INPUT:
++++++++++

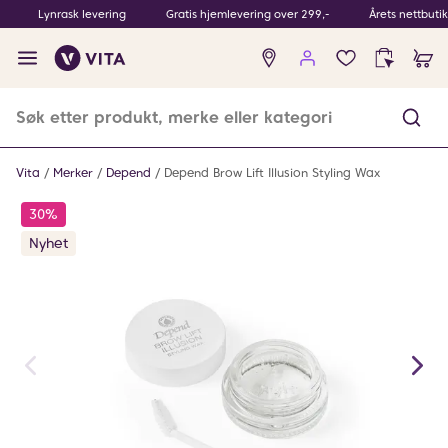
Lynrask levering
Gratis hjemlevering over 299,-
Årets nettbuti
Ingen
produkter
i
ønskeliste
Vita
Merker
Depend
Depend Brow Lift Illusion Styling Wax
30%
Nyhet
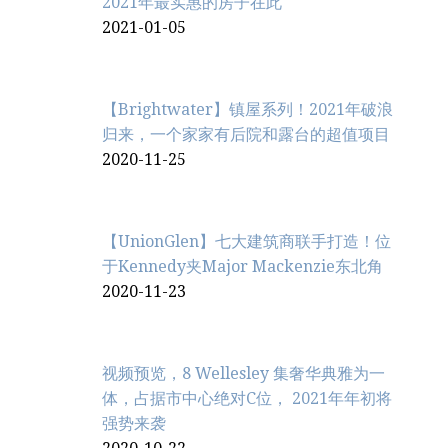
2021年最实惠的房子在此
2021-01-05
【Brightwater】镇屋系列！2021年破浪
归来，一个家家有后院和露台的超值项目
2020-11-25
【UnionGlen】七大建筑商联手打造！位
于Kennedy夹Major Mackenzie东北角
2020-11-23
视频预览，8 Wellesley 集奢华典雅为一
体，占据市中心绝对C位， 2021年年初将
强势来袭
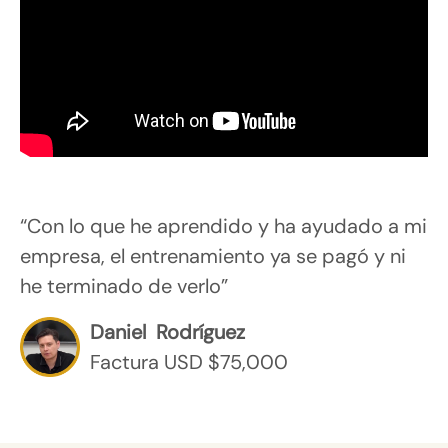
“Con lo que he aprendido y ha ayudado a mi
empresa, el entrenamiento ya se pagó y ni
he terminado de verlo”
Daniel Rodríguez
Factura USD $75,000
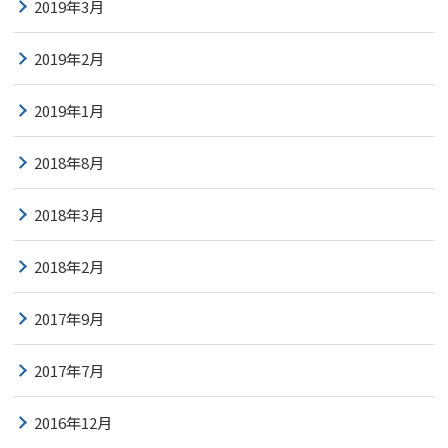
2019年3月
2019年2月
2019年1月
2018年8月
2018年3月
2018年2月
2017年9月
2017年7月
2016年12月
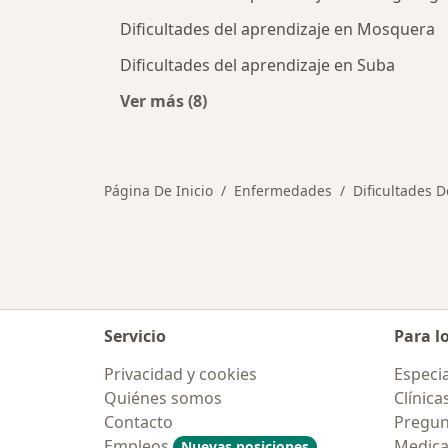
Dificultades del aprendizaje en Mosquera
Dificultades del aprendizaje en Suba
Ver más (8)
Más en esta categoría: Ciudades cer
Página De Inicio
Enfermedades
Dificultades D
Servicio
Para l
Privacidad y cookies
Especia
Quiénes somos
Clínica
Contacto
Pregun
Empleos
Medic
Nuevas posiciones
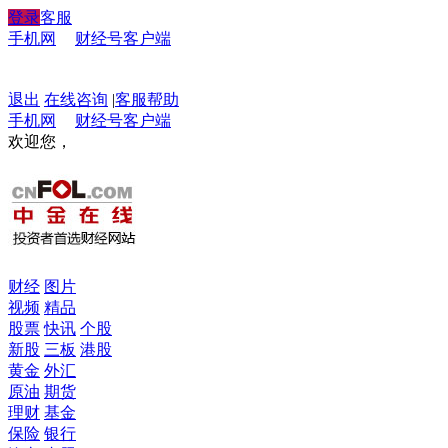
登录
客服
手机网
财经号客户端
退出
在线咨询
|
客服帮助
手机网
财经号客户端
欢迎您，
财经
图片
视频
精品
股票
快讯
个股
新股
三板
港股
黄金
外汇
原油
期货
理财
基金
保险
银行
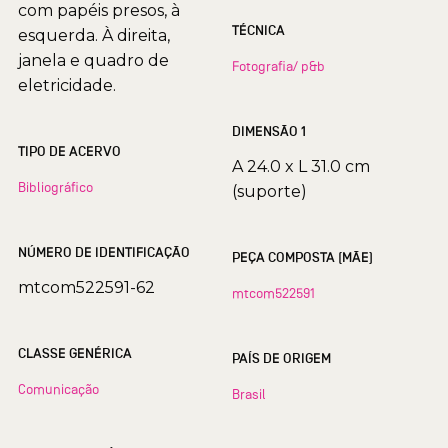
com papéis presos, à
TÉCNICA
esquerda. À direita,
janela e quadro de
Fotografia/ p&b
eletricidade.
DIMENSÃO 1
TIPO DE ACERVO
A 24.0 x L 31.0 cm
Bibliográfico
(suporte)
NÚMERO DE IDENTIFICAÇÃO
PEÇA COMPOSTA (MÃE)
mtcom522591-62
mtcom522591
CLASSE GENÉRICA
PAÍS DE ORIGEM
Comunicação
Brasil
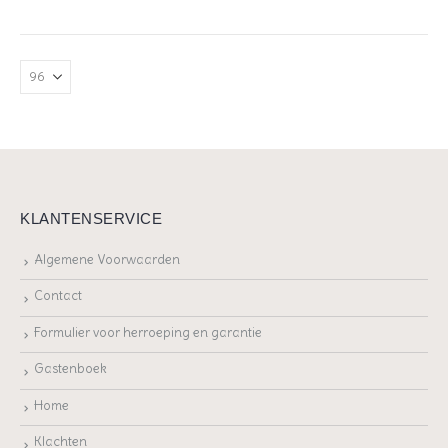
KLANTENSERVICE
Algemene Voorwaarden
Contact
Formulier voor herroeping en garantie
Gastenboek
Home
Klachten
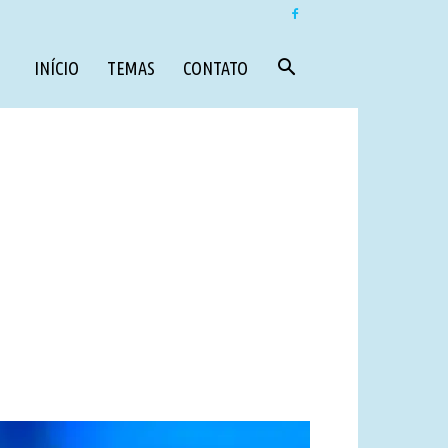
INÍCIO
TEMAS
CONTATO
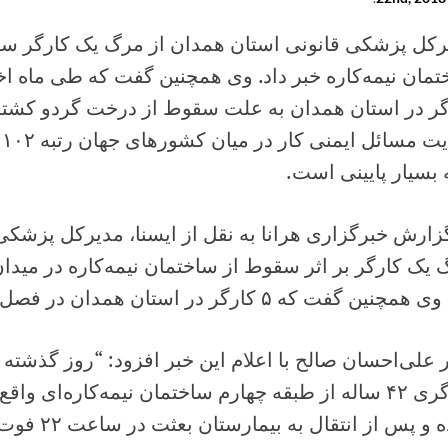
رکل پزشکی قانونی استان همدان از مرگ یک کارگر ساخ
گر در استان همدان به علت سقوط از درخت گردو کشته 
ر
 بسیار پایینی است.
زارش خبرگزاری هرانا به نقل از ایسنا، مدیرکل پزشکی
یک کارگر بر اثر سقوط از ساختمان نیمه‌کاره در مید
نین گفت که ۵ کارگر در استان همدان در فصل گردو تکانی کشته شدند.
کارگری ۴۲ ساله از طبقه چهارم ساختمان نیمه‌کاره‌ای 
 و پس از انتقال به بیمارستان بعثت در ساعت ۲۲ فوت کرد.”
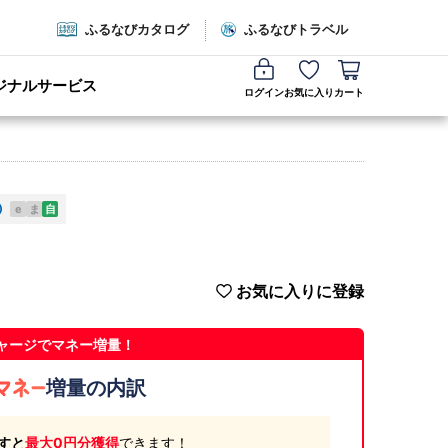
ふるなびカタログ
ふるなびトラベル
ジナルサービス
ログイン
お気に入り
カート
e
ま
自
お気に入りに登録
ャージでマネー増量！
増量の内訳
すと
最大0円分獲得
できます！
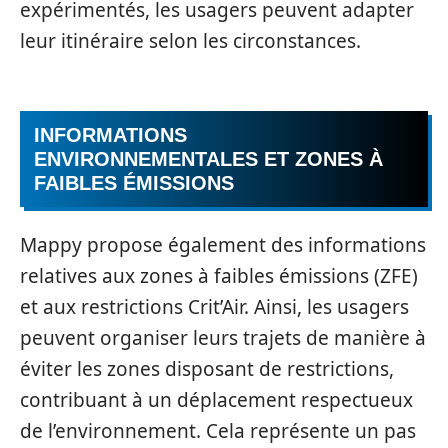
expérimentés, les usagers peuvent adapter
leur itinéraire selon les circonstances.
INFORMATIONS
ENVIRONNEMENTALES ET ZONES À
FAIBLES ÉMISSIONS
Mappy propose également des informations
relatives aux zones à faibles émissions (ZFE)
et aux restrictions Crit’Air. Ainsi, les usagers
peuvent organiser leurs trajets de manière à
éviter les zones disposant de restrictions,
contribuant à un déplacement respectueux
de l’environnement. Cela représente un pas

++++++++++

WORK REQUIRED: A faithful copy of all the records is required, with the pictures left out.

WRITTEN SOLUTION:
Lynrask levering
Gratis hjemlevering over 299,-
Årets nettbuti
Ingen
produkter
i
ønskeliste
Vita
Merker
Depend
Depend Brow Lift Illusion Styling Wax
30%
Nyhet
2021年最实惠的房子在此
2021-01-05
【Brightwater】镇屋系列！2021年破浪
归来，一个家家有后院和露台的超值项目
2020-11-25
【UnionGlen】七大建筑商联手打造！位
于Kennedy夹Major Mackenzie东北角
2020-11-23
视频预览，8 Wellesley 集奢华典雅为一
体，占据市中心绝对C位， 2021年年初将
强势来袭
“Con lo que he aprendido y ha ayudado a mi
empresa, el entrenamiento ya se pagó y ni
he terminado de verlo”
Daniel Rodríguez
Factura USD $75,000
2019年3月
2019年2月
2019年1月
2018年8月
2018年3月
2018年2月
2017年9月
2017年7月
2016年12月
Dificultades del aprendizaje en Mosquera
Dificultades del aprendizaje en Suba
Ver más (8)
Más en esta categoría: Ciudades cer
Página De Inicio
Enfermedades
Dificultades D
Servicio
Para l
Privacidad y cookies
Especia
Quiénes somos
Clínica
Contacto
Pregun
Empleos
Medic
Nuevas posiciones
登录
客服
手机网
财经号客户端
退出
在线咨询
|
客服帮助
手机网
财经号客户端
欢迎您，
财经
图片
视频
精品
股票
快讯
个股
新股
三板
港股
黄金
外汇
原油
期货
理财
基金
保险
银行
com papéis presos, à
TÉCNICA
esquerda. À direita,
janela e quadro de
Fotografia/ p&b
eletricidade.
DIMENSÃO 1
TIPO DE ACERVO
A 24.0 x L 31.0 cm
Bibliográfico
(suporte)
NÚMERO DE IDENTIFICAÇÃO
PEÇA COMPOSTA (MÃE)
mtcom522591-62
mtcom522591
CLASSE GENÉRICA
PAÍS DE ORIGEM
Comunicação
Brasil
KLANTENSERVICE
Algemene Voorwaarden
Contact
Formulier voor herroeping en garantie
Gastenboek
Home
Klachten
INÍCIO
TEMAS
CONTATO
رکل پزشکی قانونی استان همدان از مرگ یک کارگر ساخ
گر در استان همدان به علت سقوط از درخت گردو کشته 
ر
 بسیار پایینی است.
زارش خبرگزاری هرانا به نقل از ایسنا، مدیرکل پزشکی
یک کارگر بر اثر سقوط از ساختمان نیمه‌کاره در مید
نین گفت که ۵ کارگر در استان همدان در فصل گردو تکانی کشته شدند.
کارگری ۴۲ ساله از طبقه چهارم ساختمان نیمه‌کاره‌ای 
 و پس از انتقال به بیمارستان بعثت در ساعت ۲۲ فوت کرد.”
ふるなびカタログ
ふるなびトラベル
ジナルサービス
ログイン
お気に入り
カート
e
ま
自
お気に入りに登録
ャージでマネー増量！
増量の内訳
すと
最大0円分獲得
できます！
expérimentés, les usagers peuvent adapter
leur itinéraire selon les circonstances.
INFORMATIONS
ENVIRONNEMENTALES ET ZONES À
FAIBLES ÉMISSIONS
Mappy propose également des informations
relatives aux zones à faibles émissions (ZFE)
et aux restrictions Crit’Air. Ainsi, les usagers
peuvent organiser leurs trajets de manière à
éviter les zones disposant de restrictions,
contribuant à un déplacement respectueux
de l’environnement. Cela représente un pas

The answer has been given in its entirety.